• **Problem requirements**: Below are some records. Return exactly the lines from the one with "Identify the click" to the one with "(707) 363-7236 (1144, 629)", and nothing else.
*** Opening Supplied material ***
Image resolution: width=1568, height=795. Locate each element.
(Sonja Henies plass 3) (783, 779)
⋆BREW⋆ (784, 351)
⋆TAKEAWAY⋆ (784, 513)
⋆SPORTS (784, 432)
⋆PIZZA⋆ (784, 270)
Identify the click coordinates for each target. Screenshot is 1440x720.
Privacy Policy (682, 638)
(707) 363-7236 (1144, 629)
*** Closing Supplied material ***
*** Opening Supplied material ***
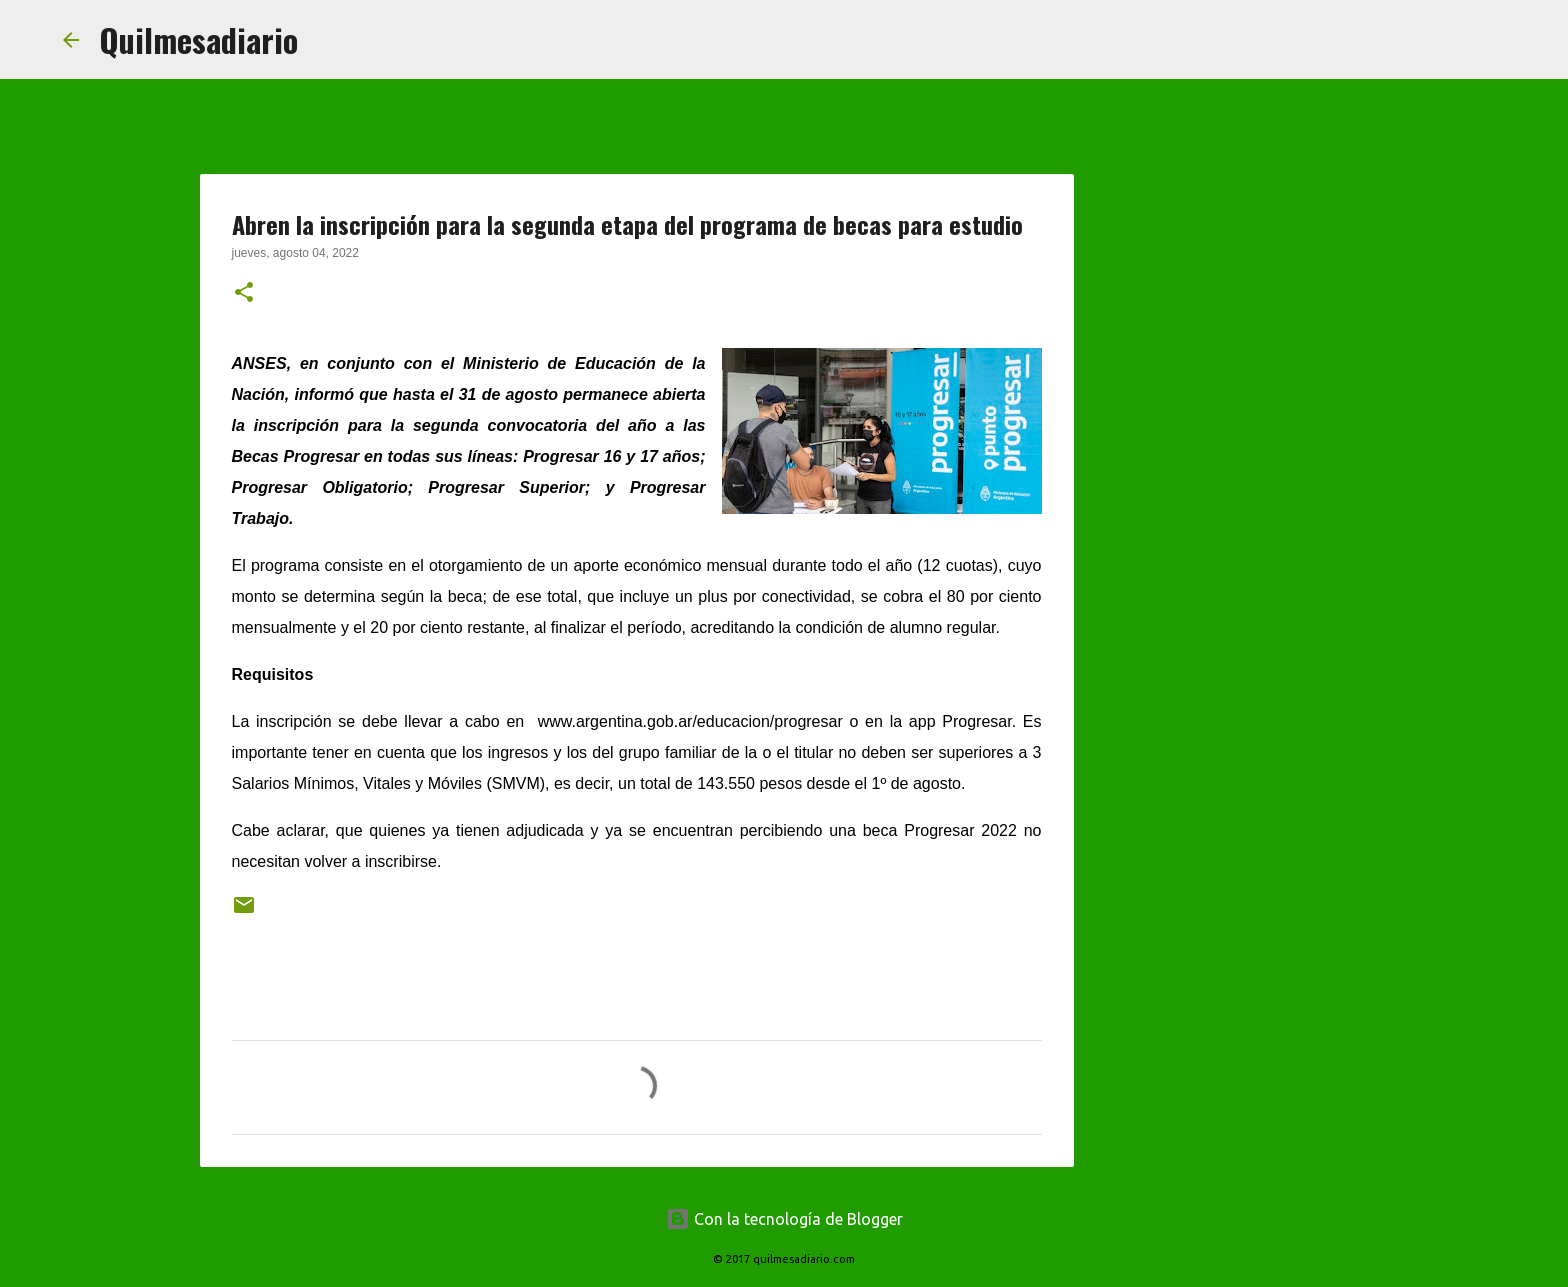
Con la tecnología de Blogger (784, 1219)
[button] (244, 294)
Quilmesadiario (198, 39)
*** Closing Supplied material ***
• **Answer section**:
Identify the click coordinates for each target. Screenshot is 1440x720.
Privacy Policy (682, 638)
(707) 363-7236 (1144, 629)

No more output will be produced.